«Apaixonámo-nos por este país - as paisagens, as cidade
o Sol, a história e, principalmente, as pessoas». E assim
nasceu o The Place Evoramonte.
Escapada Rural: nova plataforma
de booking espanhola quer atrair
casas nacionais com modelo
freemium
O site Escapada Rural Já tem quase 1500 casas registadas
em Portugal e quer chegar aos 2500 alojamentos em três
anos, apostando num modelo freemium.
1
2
—————
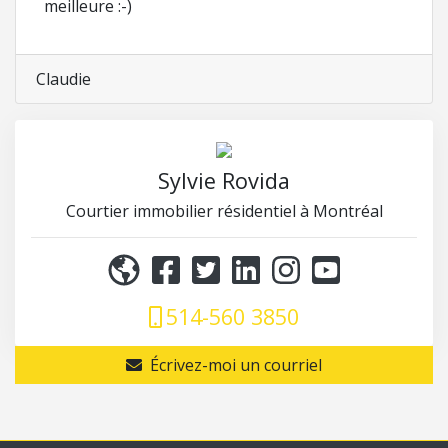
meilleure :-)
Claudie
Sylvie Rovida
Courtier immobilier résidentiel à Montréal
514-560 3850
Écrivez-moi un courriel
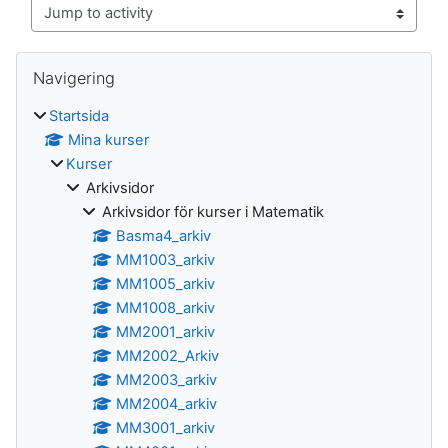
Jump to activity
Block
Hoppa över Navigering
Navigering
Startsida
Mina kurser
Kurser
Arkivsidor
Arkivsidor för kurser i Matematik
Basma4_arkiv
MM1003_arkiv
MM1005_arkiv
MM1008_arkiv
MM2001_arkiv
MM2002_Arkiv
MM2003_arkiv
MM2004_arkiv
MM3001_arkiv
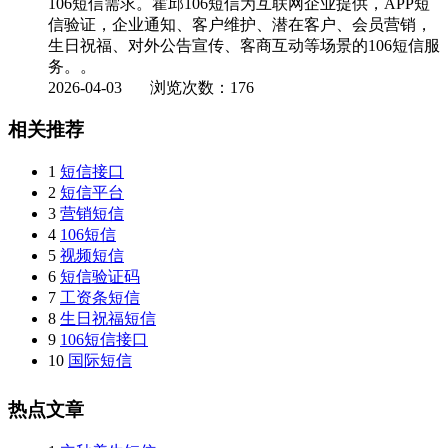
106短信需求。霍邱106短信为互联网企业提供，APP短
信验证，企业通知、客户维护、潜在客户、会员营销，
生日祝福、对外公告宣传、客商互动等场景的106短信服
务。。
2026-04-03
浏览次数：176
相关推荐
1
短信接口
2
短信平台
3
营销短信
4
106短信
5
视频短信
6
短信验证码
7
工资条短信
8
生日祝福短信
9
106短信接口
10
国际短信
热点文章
—————
THE PROBLEM >> I need each line of the entries that holds the string "modelo" located and copied.

PROBLEM SOLUTION >>
casas nacionais com modelo
anos, apostando num modelo freemium.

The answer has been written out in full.